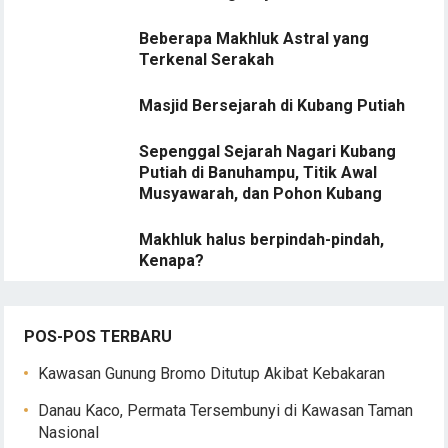
Beberapa Makhluk Astral yang
Terkenal Serakah
Masjid Bersejarah di Kubang Putiah
Sepenggal Sejarah Nagari Kubang
Putiah di Banuhampu, Titik Awal
Musyawarah, dan Pohon Kubang
Makhluk halus berpindah-pindah,
Kenapa?
POS-POS TERBARU
Kawasan Gunung Bromo Ditutup Akibat Kebakaran
Danau Kaco, Permata Tersembunyi di Kawasan Taman
Nasional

- [Exercise requirements]: Exact reproduction of the entries above is what's needed; images stay out.

- [Answer below]:
Beberapa Makhluk Astral yang
Terkenal Serakah
Masjid Bersejarah di Kubang Putiah
Sepenggal Sejarah Nagari Kubang
Putiah di Banuhampu, Titik Awal
Musyawarah, dan Pohon Kubang
Makhluk halus berpindah-pindah,
Kenapa?
POS-POS TERBARU
Kawasan Gunung Bromo Ditutup Akibat Kebakaran
Danau Kaco, Permata Tersembunyi di Kawasan Taman
Nasional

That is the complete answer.